The Review Apology

The Washington Post printed an apology to John Irving in Sunday's editor's note. His latest novel had been reviewed by Marianne Wiggins, who panned it, calling its writing style "lazy". She had a social relationship with Irving, which she did not disclose to the paper.

BookADay, who does not have connections to John Irving, plans to review Until I Find You.

This situation begs the question: how close it too close? Irving was a friend of Wiggins' ex-husband. Could it be that she didn't like the book, no matter to her relationship with him? Probably. Was she wrong in not telling The Washington Post. Definitely. Writers bump into reviewers all the time. Some reviewers, present company included, also write. I believe you always need to be honest about who you know and if it's really questionable, don't review it. That said, I also believe that you can read your best friend's book and if it's a bomb, you need to call it a bomb. Your thoughts?


Anonymous said...

Isn't the ex-husband in question Salman Rushdie?

I don't know that it has any bearing. I suppose more than anything, it shows that the literary world is a pretty small world. Which makes it hard for any author to review a colleague's work.

Brandi. said...

The very same.

I excluded it from the post for two reasons: 1) it was in the full text article 2) I was curious of people's opinions before they heard of the author.
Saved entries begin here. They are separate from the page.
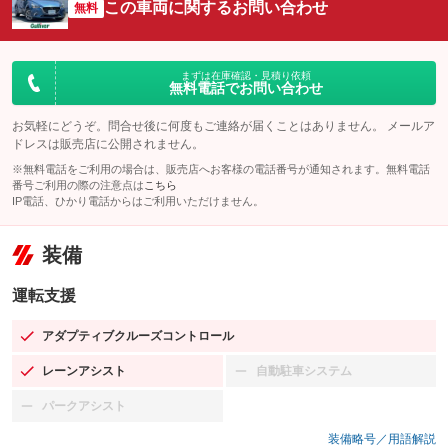
この車両に関するお問い合わせ
無料
まずは在庫確認・見積り依頼
無料電話でお問い合わせ
お気軽にどうぞ。問合せ後に何度もご連絡が届くことはありません。 メールア
ドレスは販売店に公開されません。
※無料電話をご利用の場合は、販売店へお客様の電話番号が通知されます。無料電話
番号ご利用の際の注意点は
こちら
IP電話、ひかり電話からはご利用いただけません。
装備
運転支援
アダプティブクルーズコントロール
：装備あり
レーンアシスト
自動駐車システム
：装備あり
：装備なし
パークアシスト
：装備なし
装備略号／用語解説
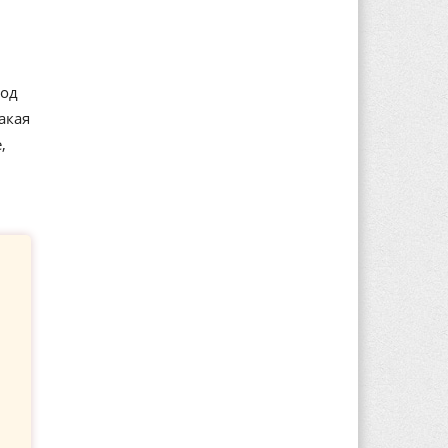
вод
акая
,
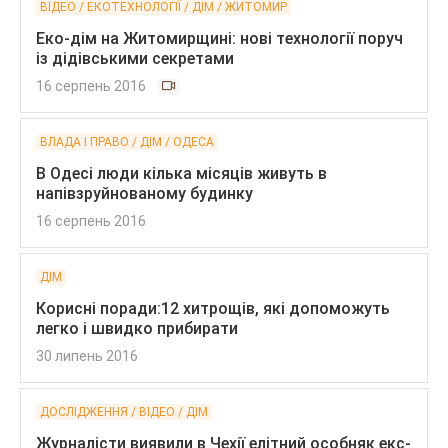
ВІДЕО / ЕКОТЕХНОЛОГІЇ / ДІМ / ЖИТОМИР
Еко-дім на Житомирщині: нові технології поруч
із дідівськими секретами
16 серпень 2016
ВЛАДА І ПРАВО / ДІМ / ОДЕСА
В Одесі люди кілька місяців живуть в
напівзруйнованому будинку
16 серпень 2016
ДІМ
Корисні поради:12 хитрощів, які допоможуть
легко і швидко прибирати
30 липень 2016
ДОСЛІДЖЕННЯ / ВІДЕО / ДІМ
Журналісти виявили в Чехії елітний особняк екс-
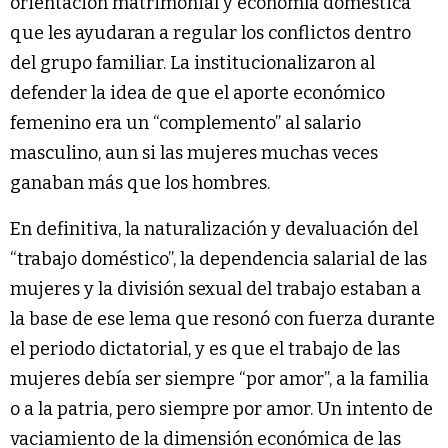
orientación matrimonial y economía doméstica
que les ayudaran a regular los conflictos dentro
del grupo familiar. La institucionalizaron al
defender la idea de que el aporte económico
femenino era un “complemento” al salario
masculino, aun si las mujeres muchas veces
ganaban más que los hombres.
En definitiva, la naturalización y devaluación del
“trabajo doméstico”, la dependencia salarial de las
mujeres y la división sexual del trabajo estaban a
la base de ese lema que resonó con fuerza durante
el periodo dictatorial, y es que el trabajo de las
mujeres debía ser siempre “por amor”, a la familia
o a la patria, pero siempre por amor. Un intento de
vaciamiento de la dimensión económica de las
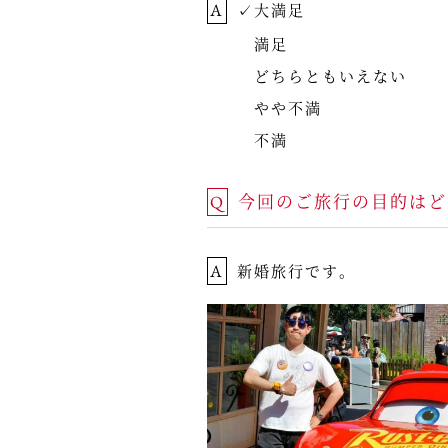
A
✓大満足
満足
どちらともいえない
やや不満
不満
今回のご旅行の目的はど
Q
A
新婚旅行です。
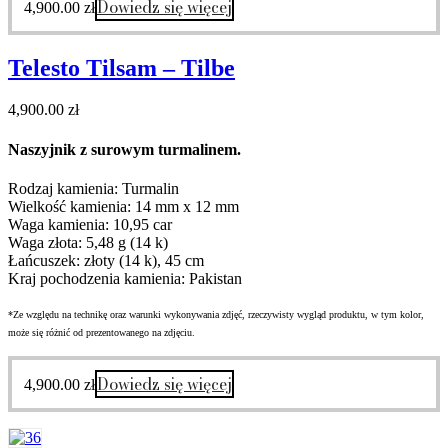
Dowiedz się więcej
4,900.00
zł
Telesto Tilsam – Tilbe
4,900.00
zł
Naszyjnik z surowym turmalinem.
Rodzaj kamienia: Turmalin
Wielkość kamienia: 14 mm x 12 mm
Waga kamienia: 10,95 car
Waga złota: 5,48 g (14 k)
Łańcuszek: złoty (14 k), 45 cm
Kraj pochodzenia kamienia: Pakistan
*Ze względu na technikę oraz warunki wykonywania zdjęć, rzeczywisty wygląd produktu, w tym kolor,
może się różnić od prezentowanego na zdjęciu.
Dowiedz się więcej
4,900.00
zł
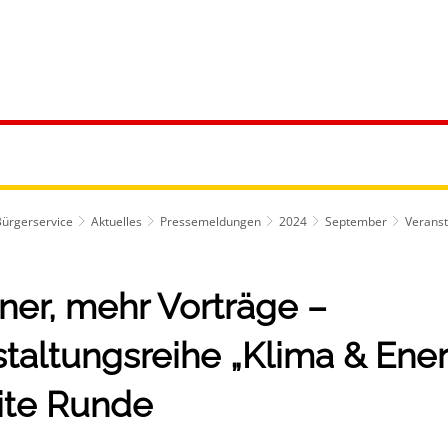
ürgerservice
Leben & Soziales
Tourismus & F
Bürgerservice
Aktuelles
Pressemeldungen
2024
September
Veranst
ner, mehr Vorträge –
taltungsreihe „Klima & Ener
eite Runde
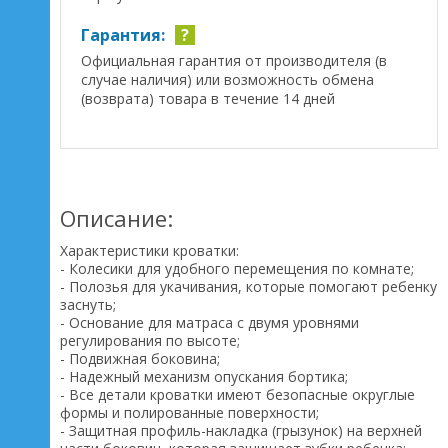
Гарантия:
?
Официальная гарантия от производителя (в
случае наличия) или возможность обмена
(возврата) товара в течение 14 дней
Описание:
Характеристики кроватки:
- Колесики для удобного перемещения по комнате;
- Полозья для укачивания, которые помогают ребенку
заснуть;
- Основание для матраса с двумя уровнями
регулирования по высоте;
- Подвижная боковина;
- Надежный механизм опускания бортика;
- Все детали кроватки имеют безопасные округлые
формы и полированные поверхности;
- Защитная профиль-накладка (грызунок) на верхней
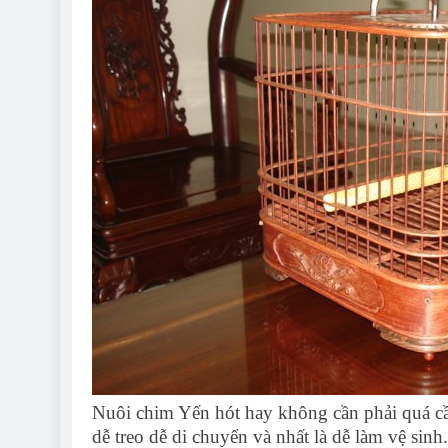
Nuôi chim Yến hót hay không cần phải quá cầu
dễ treo dễ di chuyển và nhất là dễ làm vệ si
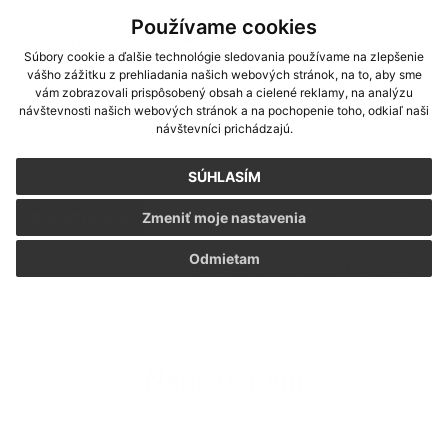
Používame cookies
Zmluvná
Odberateľ
: Obec Oľšov, IČO: 00327549, Adr
Súbory cookie a ďalšie technológie sledovania používame na zlepšenie
strana
Dodávateľ
: Márius Pedersen, a.s., IČO: 34
vášho zážitku z prehliadania našich webových stránok, na to, aby sme
vám zobrazovali prispôsobený obsah a cielené reklamy, na analýzu
Prílohy
zmluva_o_nakladani_s_komunalnym_odpa
návštevnosti našich webových stránok a na pochopenie toho, odkiaľ naši
návštevníci prichádzajú.
*
Uvedená cena je konečná. Ak je dodávateľ platcom
DPH, cena je vrátane DPH.
SÚHLASÍM
zoznam zmlúv
Zmeniť moje nastavenia
Odmietam
Generované portálom
Uradne.sk
Napíšte nám
Meno
Priezvisko
E-mailová adresa
*
Meno:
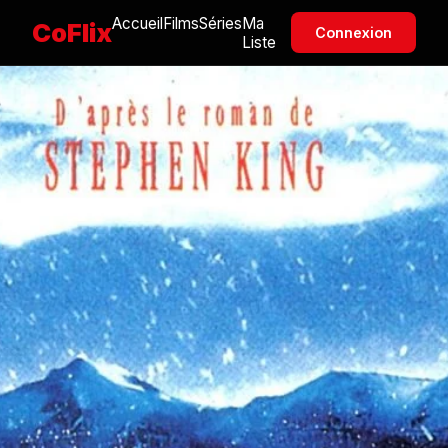
Accueil
Films
Séries
Ma
CoFlix
Connexion
Liste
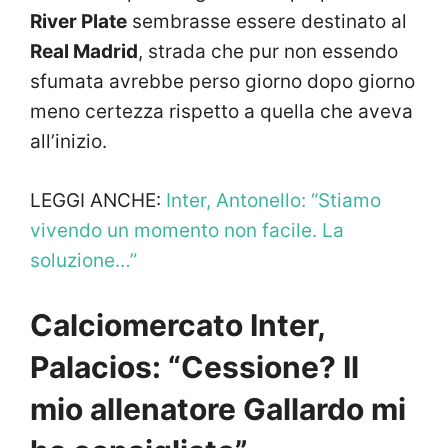
River Plate
sembrasse essere destinato al
Real Madrid
, strada che pur non essendo
sfumata avrebbe perso giorno dopo giorno
meno certezza rispetto a quella che aveva
all’inizio.
LEGGI ANCHE:
Inter, Antonello: “Stiamo
vivendo un momento non facile. La
soluzione…”
Calciomercato Inter,
Palacios: “Cessione? Il
mio allenatore Gallardo mi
Do you think The Washington Post would have issued an apology if her ex-husband was a first-time novelist? I don't.

Jase said...

Sometimes that's easier said than done. While I don't get asked by authors what I think of their writing very often, I do hang out with (and photograph) a lot of musicians and it comes to the same thing. If its someone you don't know at all, its much easier to be openly critical than it is with someone who you are friendly with. A lot of it is based on the temperaments involved.